Read Ellison’s full letter here.
University of Minnesota political science professor and politics guru Larry Jacobs said Ellison’s bid is a sensible next step for a representative from a very liberal district who has become a leading voice for progressive issues like single-payer health care and the public option despite his just four years in Congress.
Most recently, Ellison has become the go-to voice in support of the proposed Islamic center near Ground Zero. He has also gained attention for calls to increase investment in public works, including hiring unemployed workers to work public works and public service jobs.
“You know, I think that will help him because he has a track record,” Jacobs said, “in addition to the fact that he comes from a district where being a liberal is a good thing.”
The CPC is currently co-chaired by Lynn Woolsey, whose northern San Francisco Bay district borders Nancy Pelosi’s and Raul Grijalva, an Arizona congressman whose district borders Mexico and who earlier this year called for a boycott of his home state over its controversial immigration enforcement law.

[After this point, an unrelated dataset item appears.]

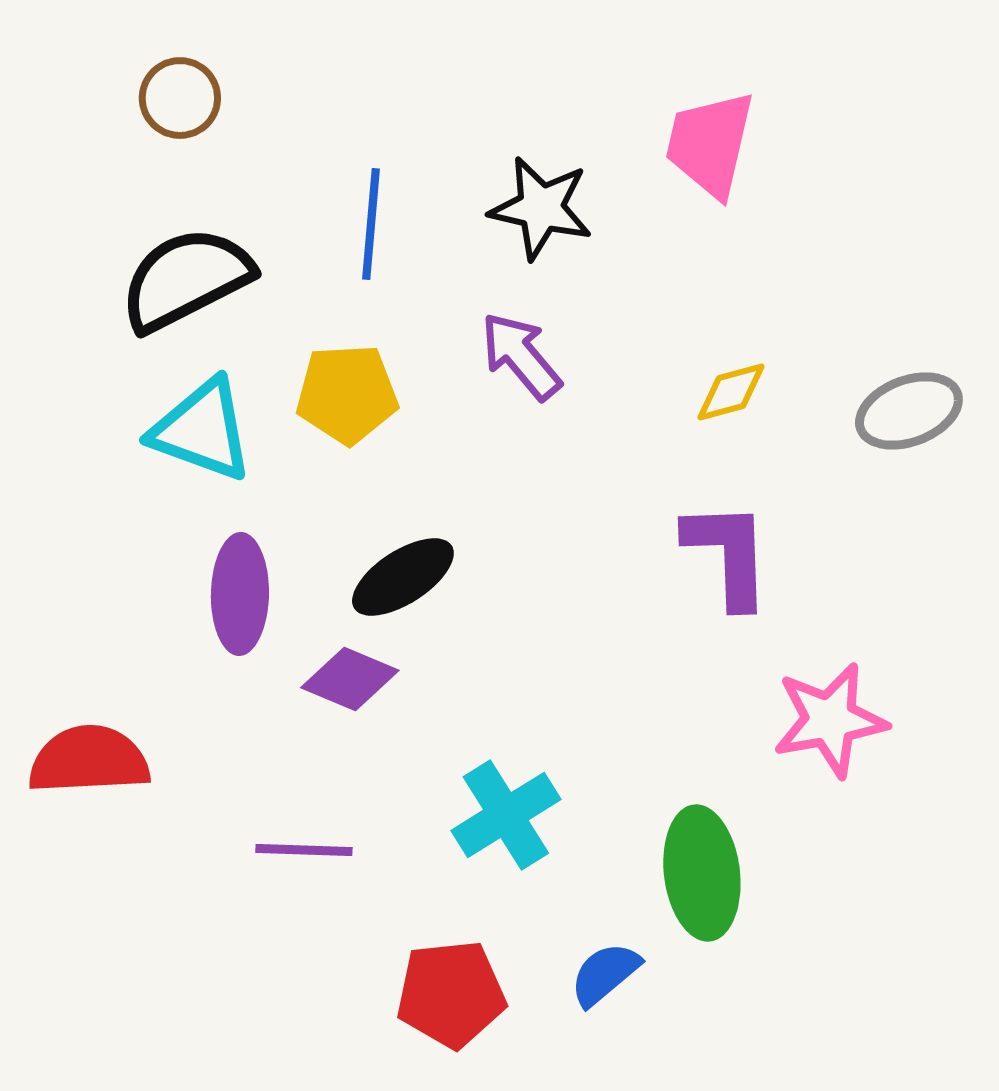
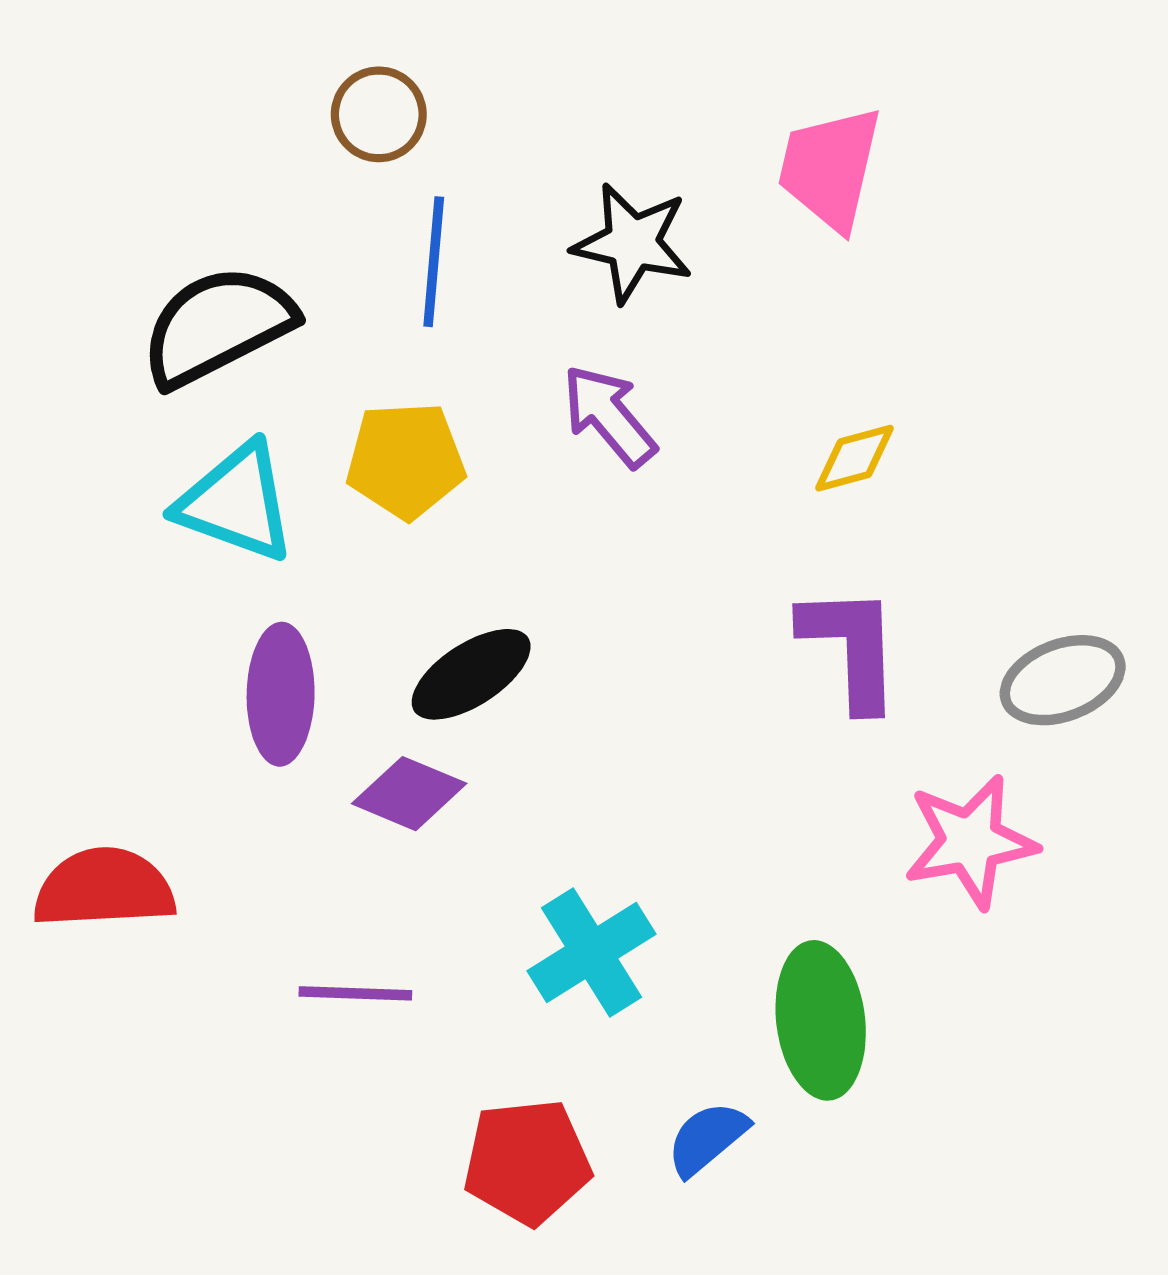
brown circle: (180, 98) -> (379, 114), moved
gray ellipse: (909, 411) -> (1063, 680), moved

Woolsey said she wouldn’t run again and Grijalva, partially because of that boycott comment, finds himself in a tough reelection race. So at least one leadership spot will be available, possibly both. However, Ellison’s election isn’t a slam dunk. The CPC may decide to revert to just one chairman, and while Ellison has already declared there are many others in the caucus who may also lay claim to the leadership.
“There’s certainly more senior people in the caucus who may have more pull and connections,” Jacobs said. “I think the question will be who else is running as to whether he wins, but from Keith Ellison’s point of view it certainly makes sense.”